Un éditeur universitaire a conclu un accord sur les données d’IA avec Microsoft – à l’insu de ses auteurs

Un éditeur universitaire a conclu un accord sur les données d'IA avec Microsoft – à l'insu de ses auteurs

By Wellett Potter, University of New England

In May, British multinational Informa announced in a business update that it had signed an agreement with Microsoft. This deal involves « access to advanced learning content and data, as well as a partnership to explore expert AI applications. » Informa, the parent company of Taylor & Francis, publishes a wide array of academic and technical books and journals, suggesting that the data in question may include content from these publications.

According to reports published last week, the authors of this content were neither consulted nor informed about the agreement. They claim they were not given the option to opt out and will not benefit financially from the deal.

Academics are the latest group of content creators to express outrage over their work being used by generative AI models, which are rapidly consuming human cultural products. Newspapers, visual artists, and record labels are already suing AI companies.

While it remains unclear how Informa will respond to the growing discontent, the agreement serves as a reminder for authors to be mindful of the contractual terms they agree to when signing publishing deals.

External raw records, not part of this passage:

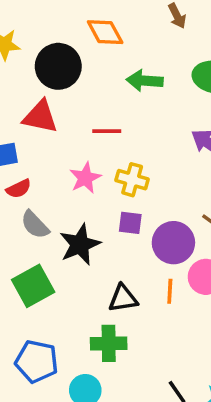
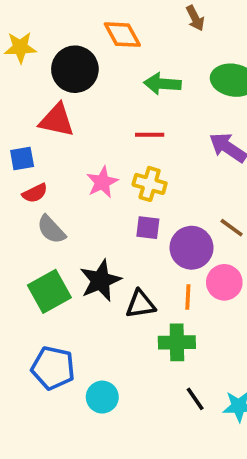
red line: (107, 131) -> (150, 135), moved
black star: (80, 244) -> (100, 280), moved
green cross: (109, 343) -> (177, 342), moved

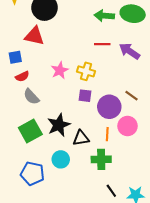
green arrow: (162, 84) -> (104, 16), moved
red line: (150, 135) -> (102, 44), moved
cyan circle: (102, 397) -> (61, 159), moved

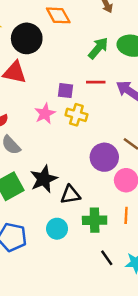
green arrow: (104, 16) -> (98, 48), turned 126
purple square: (85, 96) -> (65, 91), moved
orange line: (107, 134) -> (126, 215), moved
cyan circle: (61, 159) -> (57, 229), moved

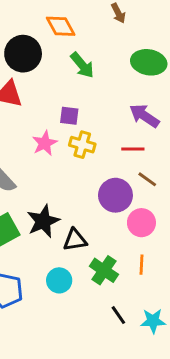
green arrow: (98, 48) -> (82, 65), moved, turned 100
red line: (96, 82) -> (133, 149), moved
green cross: (95, 220) -> (104, 270), turned 35

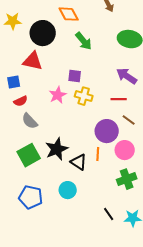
black triangle: (75, 240) -> (79, 162), turned 42
orange line: (141, 265) -> (98, 154), moved
green cross: (104, 270) -> (127, 179), moved, turned 36

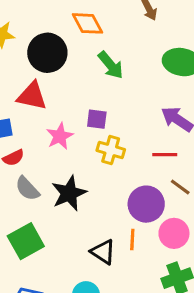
pink star: (58, 95) -> (60, 136), moved
black star: (57, 149) -> (69, 193), moved

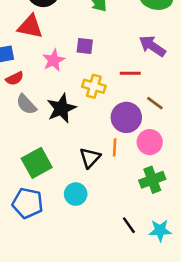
yellow cross: (111, 150) -> (94, 86), moved
red line: (165, 155) -> (130, 73), moved
green square: (26, 241) -> (37, 163), moved
black triangle: (103, 252) -> (90, 158), turned 40

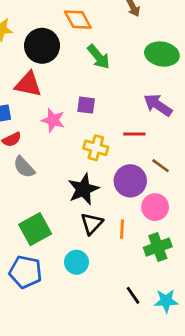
pink star: (54, 60) -> (53, 120), turned -30
black star: (61, 108) -> (83, 189), moved
orange line: (115, 147) -> (122, 229), moved

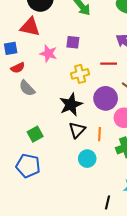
yellow cross: (96, 148) -> (80, 74), turned -30
green square: (35, 229) -> (35, 134), size x0.7
cyan circle: (76, 262) -> (87, 159), moved
black line: (133, 295) -> (108, 202), moved, turned 48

What’s in the Informa Agreement?

Informa’s update outlined four key areas of its agreement with Microsoft:

  • Enhancing Informa’s own productivity
  • Developing an automated citation tool
  • Creating AI-powered research assistance software (similar to a system tested by online academic library JSTOR)
  • Providing Microsoft with data access to « help improve the relevance and performance of AI systems. »

Informa will receive over £8 million (AU$15.5 million) for initial data access, followed by unspecified recurring payments over the next three years.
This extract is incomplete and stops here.